Catherine trató de seguir aquellas palabras, pero parecían encerrar un vago horror ante el cual ella retrocedía.

—Creo que nos casaremos pronto —repitió, por fin.

Su padre le lanzó de nuevo aquella mirada aterradora, como si ella fuese otra persona.

—¿Por qué me dices eso? No es asunto mío.

—¡Papá! —exclamó ella—, ¿de veras no te importa, aunque lo tomes así?

—No me importa nada. Desde el momento que te casas, me da igual cuándo y cómo; y si crees que con esas cosas me contentas, puedes ahorrarte el trabajo.

Con estas palabras se alejó. Pero al día siguiente le habló espontáneamente, y su actitud había cambiado un poco.

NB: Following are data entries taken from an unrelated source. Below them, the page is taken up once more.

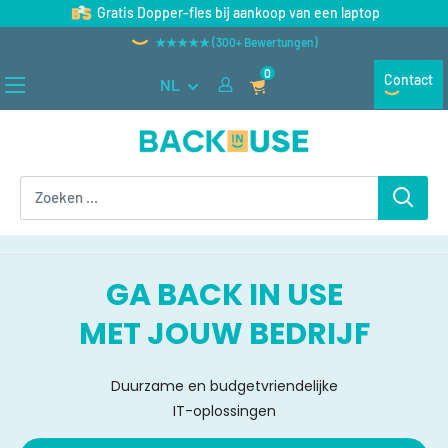
Naar
Gratis Dopper-fles bij aankoop van een laptop
inhoud
★★★★★ (300+ Bewertungen)
gaan
0
Contact
NL
Back
in
Use
GA BACK IN USE
MET JOUW BEDRIJF
Duurzame en budgetvriendelijke
IT-oplossingen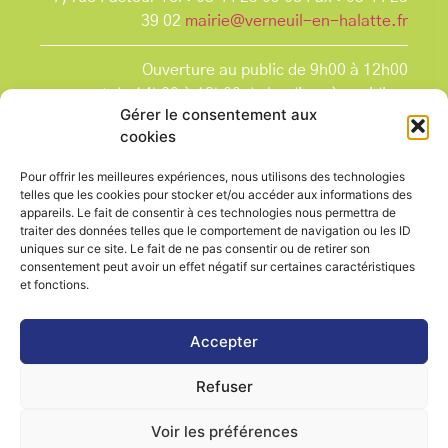
39 02
mairie@verneuil-en-halatte.fr
Ouverture au public de 9h00 à 12h00
et de 14h00 à 18h00 du lundi après-midi au
Gérer le consentement aux
vendredi,
cookies
et le samedi de 9h00 à 12h00.
La Mairie est fermée tous les lundis matin
, ainsi
Pour offrir les meilleures expériences, nous utilisons des technologies
que les jours fériés.
telles que les cookies pour stocker et/ou accéder aux informations des
appareils. Le fait de consentir à ces technologies nous permettra de
traiter des données telles que le comportement de navigation ou les ID
uniques sur ce site. Le fait de ne pas consentir ou de retirer son
consentement peut avoir un effet négatif sur certaines caractéristiques
et fonctions.
Voir le plan de ville
Accepter
Refuser
Contactez-nous
Mentions légales
Voir les préférences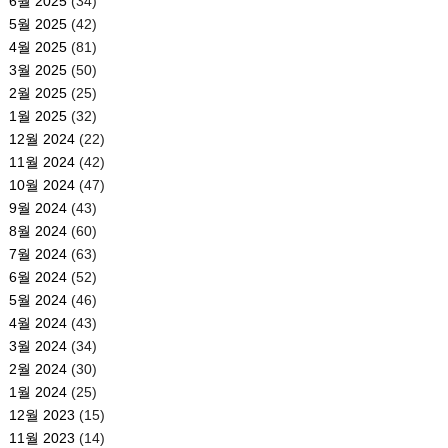
6월 2025
(34)
5월 2025
(42)
4월 2025
(81)
3월 2025
(50)
2월 2025
(25)
1월 2025
(32)
12월 2024
(22)
11월 2024
(42)
10월 2024
(47)
9월 2024
(43)
8월 2024
(60)
7월 2024
(63)
6월 2024
(52)
5월 2024
(46)
4월 2024
(43)
3월 2024
(34)
2월 2024
(30)
1월 2024
(25)
12월 2023
(15)
11월 2023
(14)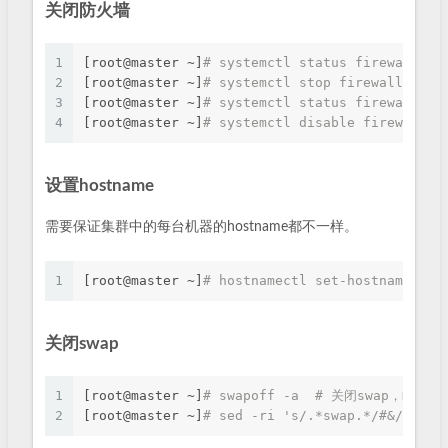
关闭防火墙
1
[root@master ~]
# systemctl status firewall
2
[root@master ~]
# systemctl stop firewalld #
3
[root@master ~]
# systemctl status firewall
4
[root@master ~]
# systemctl disable firewa
设置hostname
需要保证集群中的每台机器的hostname都不一样。
1
[root@master ~]
# hostnamectl set-hostname ma
关闭swap
1
[root@master ~]
# swapoff -a  # 关闭swap，临时
2
[root@master ~]
# sed -ri 's/.*swap.*/#&/' /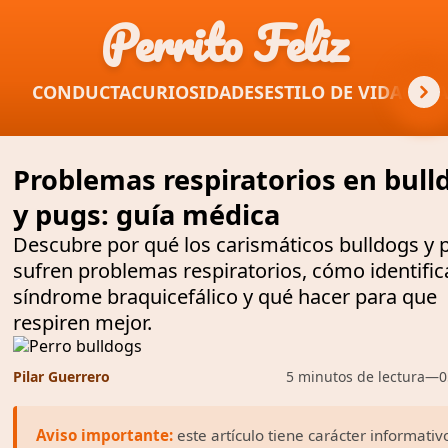
Perrito Feliz
CONDUCTA
CURIOSIDADES
ESTILO DE VIDA
GUÍA
Problemas respiratorios en bull
y pugs: guía médica
Descubre por qué los carismáticos bulldogs y 
sufren problemas respiratorios, cómo identifica
síndrome braquicefálico y qué hacer para que
respiren mejor.
Pilar Guerrero
5 minutos de lectura
—
0
Aviso importante:
este artículo tiene carácter informativ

—¿Vas a casarte dentro de cuatro o cinco semanas? —le preguntó.

—No lo sé, papá —repuso Catherine—. No es fácil para nosotros decidirnos.

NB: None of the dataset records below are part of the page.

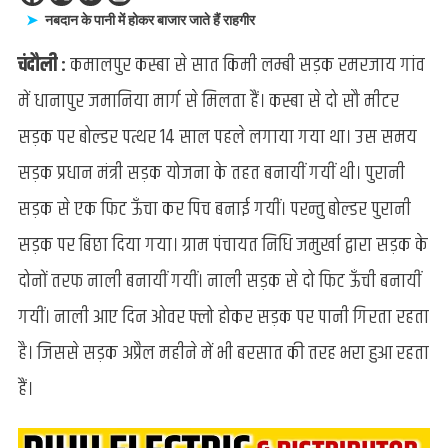
नाबदान
नबदान के पानी में होकर बाजार जाते हैं राहगीर
बनी
चंदौली :
कमालपुर कस्बा से सात किमी लम्बी सड़क रमरजाय गांव
सड़क,
कब
में धानापुर जमानिया मार्ग से मिलता हैं। कस्बा से दो सौ मीटर
बहुरेगे
सड़क पर बोल्डर पत्थर 14 साल पहले लगाया गया था। उस समय
दिन
डीयम
सड़क प्रधान मंत्री सड़क योजना के तहत बनायीं गयीं थी। पुरानी
साहब
सड़क से एक फिट ऊँचा कर पिच बनाई गयीं। परन्तु बोल्डर पुरानी
सड़क पर बिछा दिया गया। ग्राम पंचायत निधि जमुर्खा द्वारा सड़क के
दोनों तरफ नाली बनायीं गयीं। नाली सड़क से दो फिट ऊँची बनायीं
गयीं। नाली आए दिन ओवर फ्लो होकर सड़क पर पानी गिरता रहता
है। जिससे सड़क अप्रैल महीने में भी बरसात की तरह भरा हुआ रहता
हैं।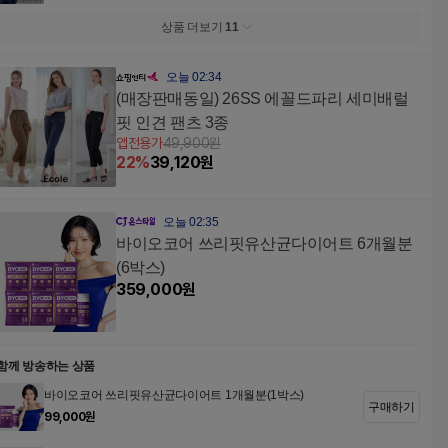
상품 더보기
11
오늘 02:34
(매장판매동일) 26SS 에꼴드파리 세미배럴
핏 인견 팬츠 3종
앱전용가
49,900
원
22
%
39,120
원
오늘 02:35
바이오코어 쓰리핏유산균다이어트 6개월분
(6박스)
359,000
원
함께 방송하는 상품
바이오코어 쓰리핏유산균다이어트 1개월분(1박스)
구매하기
99,000
원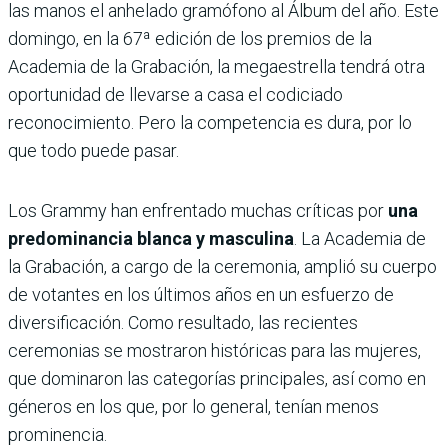
las manos el anhelado gramófono al Álbum del año. Este
domingo, en la 67ª edición de los premios de la
Academia de la Grabación, la megaestrella tendrá otra
oportunidad de llevarse a casa el codiciado
reconocimiento. Pero la competencia es dura, por lo
que todo puede pasar.
Los Grammy han enfrentado muchas críticas por
una
predominancia blanca y masculina
. La Academia de
la Grabación, a cargo de la ceremonia, amplió su cuerpo
de votantes en los últimos años en un esfuerzo de
diversificación. Como resultado, las recientes
ceremonias se mostraron históricas para las mujeres,
que dominaron las categorías principales, así como en
géneros en los que, por lo general, tenían menos
prominencia.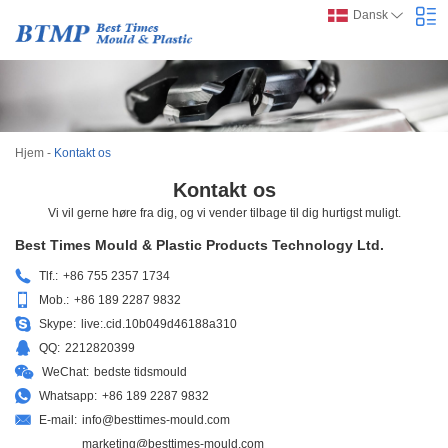
Dansk
Hjem
-
Kontakt os
Kontakt os
Vi vil gerne høre fra dig, og vi vender tilbage til dig hurtigst muligt.
Best Times Mould & Plastic Products Technology Ltd.
Tlf.:
+86 755 2357 1734
Mob.:
+86 189 2287 9832
Skype:
live:.cid.10b049d46188a310
QQ:
2212820399
WeChat:
bedste tidsmould
Whatsapp:
+86 189 2287 9832
E-mail:
info@besttimes-mould.com
marketing@besttimes-mould.com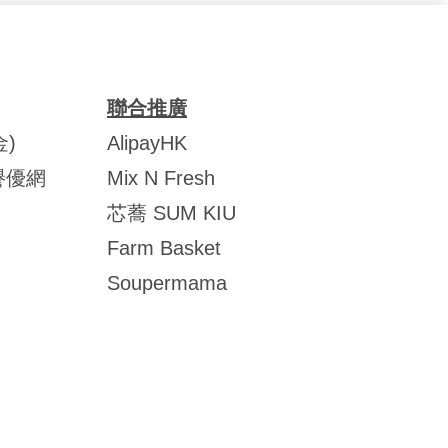
聯合推廣
)
AlipayHK
譽優網
Mix N Fresh
芯蕎 SUM KIU
Farm Basket
Soupermama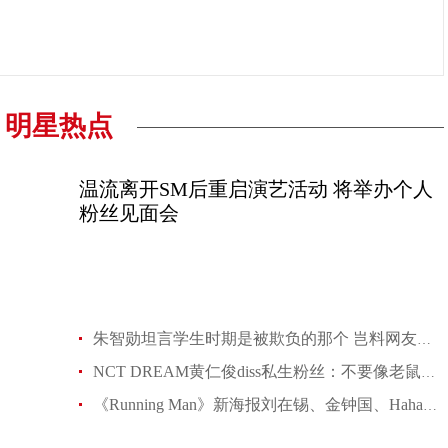
明星热点
温流离开SM后重启演艺活动 将举办个人
粉丝见面会
朱智勋坦言学生时期是被欺负的那个 岂料网友不买账
NCT DREAM黄仁俊diss私生粉丝：不要像老鼠一样
《Running Man》新海报刘在锡、金钟国、Haha与梁世灿下身失踪超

—Entonces, aplaza tu boda seis meses, y entretanto te llevaré a Europa. Me gustaría mucho llevarte.

Después de las palabras del día anterior, a Catherine le dio tanta alegría que a él le«gustase» que ella hiciese algo, y que conservase aún alguna ternura en su corazón, que lanzó una pequeña exclamación de gozo. Pero luego se dio cuenta de que Morris no estaba incluído en la proposición y de que a ella le gustaría más quedarse a su lado. Pero enrojeció y dijo, pensando que la idea no era original y que su tono dejaba mucho que desear.

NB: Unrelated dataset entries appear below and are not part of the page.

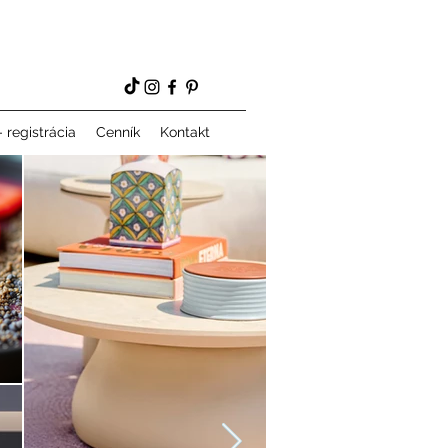
 registrácia
Cenník
Kontakt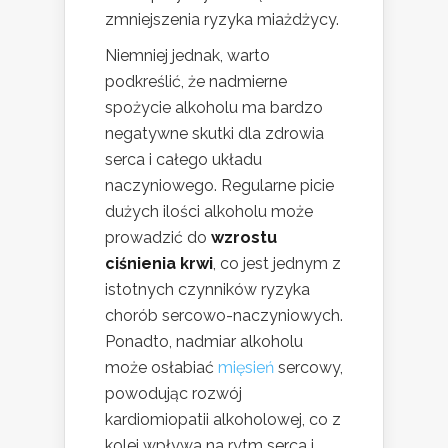
zmniejszenia ryzyka miażdżycy.
Niemniej jednak, warto
podkreślić, że nadmierne
spożycie alkoholu ma bardzo
negatywne skutki dla zdrowia
serca i całego układu
naczyniowego. Regularne picie
dużych ilości alkoholu może
prowadzić do
wzrostu
ciśnienia krwi
, co jest jednym z
istotnych czynników ryzyka
chorób sercowo-naczyniowych.
Ponadto, nadmiar alkoholu
może osłabiać
mięsień
sercowy,
powodując rozwój
kardiomiopatii alkoholowej, co z
kolei wpływa na rytm serca i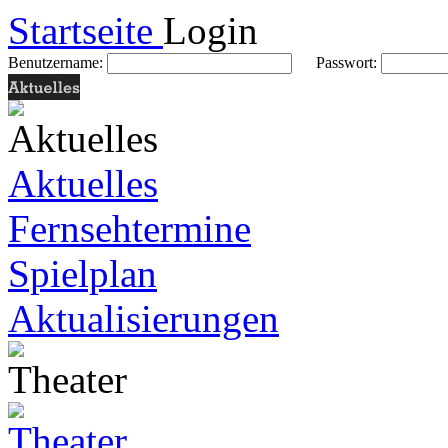
Startseite
Login
Benutzername:
Passwort:
Aktuelles
Fernsehtermine
Spielplan
Aktualisierungen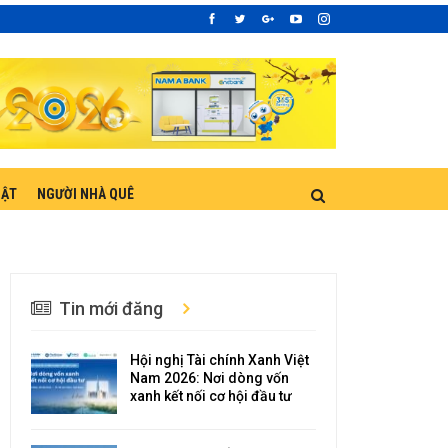
UẬT
NGƯỜI NHÀ QUÊ
Tin mới đăng
Hội nghị Tài chính Xanh Việt
Nam 2026: Nơi dòng vốn
xanh kết nối cơ hội đầu tư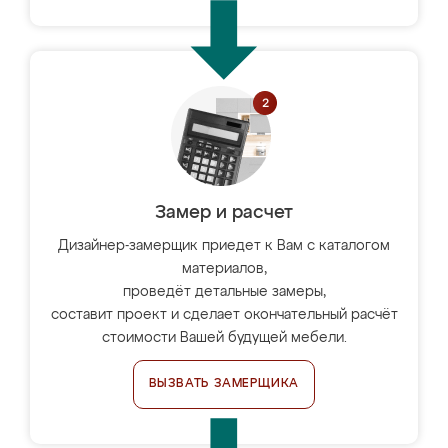
Замер и расчет
Дизайнер-замерщик приедет к Вам с каталогом
материалов,
проведёт детальные замеры,
составит проект и сделает окончательный расчёт
стоимости Вашей будущей мебели.
ВЫЗВАТЬ ЗАМЕРЩИКА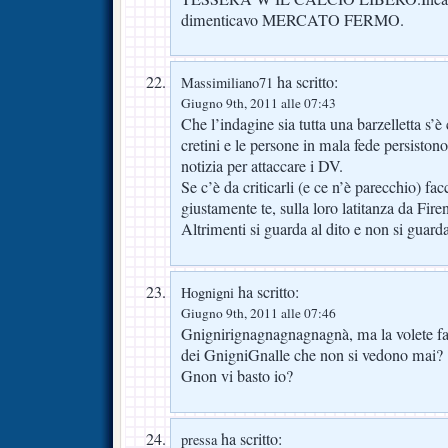
dimenticavo MERCATO FERMO.
ha scritto:
Massimiliano71
Giugno 9th, 2011 alle 07:43
Che l’indagine sia tutta una barzelletta s’è 
cretini e le persone in mala fede persistono 
notizia per attaccare i DV.
Se c’è da criticarli (e ce n’è parecchio) f
giustamente te, sulla loro latitanza da Fire
Altrimenti si guarda al dito e non si guarda
ha scritto:
Hognigni
Giugno 9th, 2011 alle 07:46
Gnignirignagnagnagnagnà, ma la volete far 
dei GnigniGnalle che non si vedono mai?
Gnon vi basto io?
ha scritto:
pressa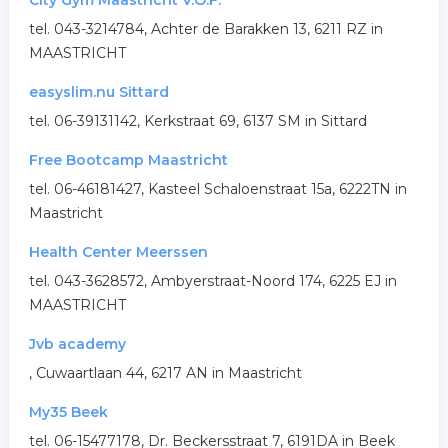
City Gym Maastricht V.O.F.
tel. 043-3214784, Achter de Barakken 13, 6211 RZ in
MAASTRICHT
easyslim.nu Sittard
tel. 06-39131142, Kerkstraat 69, 6137 SM in Sittard
Free Bootcamp Maastricht
tel. 06-46181427, Kasteel Schaloenstraat 15a, 6222TN in
Maastricht
Health Center Meerssen
tel. 043-3628572, Ambyerstraat-Noord 174, 6225 EJ in
MAASTRICHT
Jvb academy
, Cuwaartlaan 44, 6217 AN in Maastricht
My35 Beek
tel. 06-15477178, Dr. Beckersstraat 7, 6191DA in Beek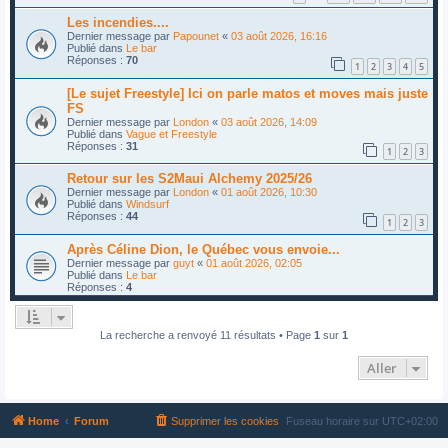
Les incendies....
Dernier message par
Papounet
«
03 août 2026, 16:16
Publié dans
Le bar
Réponses :
70
1
2
3
4
5
[Le sujet Freestyle] Ici on parle matos et moves mais juste
FS
Dernier message par
London
«
03 août 2026, 14:09
Publié dans
Vague et Freestyle
Réponses :
31
1
2
3
Retour sur les S2Maui Alchemy 2025/26
Dernier message par
London
«
01 août 2026, 10:30
Publié dans
Windsurf
Réponses :
44
1
2
3
Après Céline Dion, le Québec vous envoie...
Dernier message par
guyt
«
01 août 2026, 02:05
Publié dans
Le bar
Réponses :
4
La recherche a renvoyé 11 résultats • Page
1
sur
1
Aller
Home
Forum
Supprimer les cookies
Fuseau horaire sur
UTC+02:00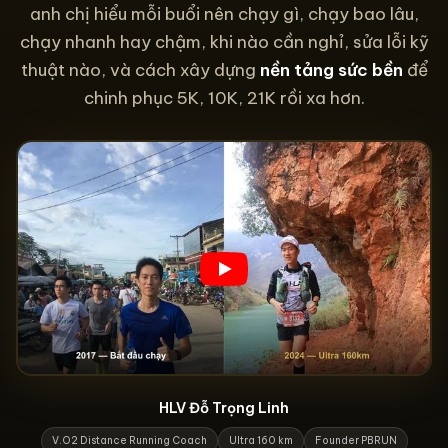
anh chị hiểu mỗi buổi nên chạy gì, chạy bao lâu,
chạy nhanh hay chậm, khi nào cần nghỉ, sửa lỗi kỹ
thuật nào, và cách xây dựng
nền tảng sức bền
để
chinh phục 5K, 10K, 21K rồi xa hơn.
HLV Đỗ Trọng Linh
V.O2 Distance Running Coach
Ultra 160 km
Founder PBRUN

—Me encantaría ir a Europa.

—Bien, entonces iremos. Haz tu equipaje.

—Tengo que hablar antes con Mr. Townsend —dijo Catherine.

Su padre fijó en ella sus fríos ojos.

—Si quieres decir que tienes que pedirle permiso, sólo me resta el esperar que te lo dé.

La muchacha quedó conmovida por el sonido patético de aquellas palabras; era el discurso más calculado y dramático que el doctor había pronunciado. Catherine comprendió que, dadas las circunstancias, aquélla era una oportunidad que se le presentaba de demostrar respeto hacia su padre; pero, a la vez, sentía otra cosa, y al poco tiempo la expresó:

—A veces pienso que si hago una cosa que tanto te desagrada, no debía vivir a tu lado.

—¿Vivir a mi lado?

—Sí, si vivo contigo, debo obedecerte.

—Si ésa es tu teoría, es la mía también —dijo el doctor riendo secamente.

—Pero si no te obedezco, no debo vivir contigo, ni disfrutar de tu bondad y protección.

Aquel argumento sorprendente dio al doctor la brusca impresión de haber subestimado a su hija; le parecía superior a una mujer que hasta entonces sólo había demostrado una obstinación pacífica. Pero le desagradó profundamente, y así se lo dio a entender:

—Es una idea de muy mal gusto. ¿Te la ha prestado Mr. Townsend?

—No; es mía —dijo Catherine con vehemencia.

—Entonces, guárdatela —repuso su padre, más decidido que nunca a llevársela a Europa.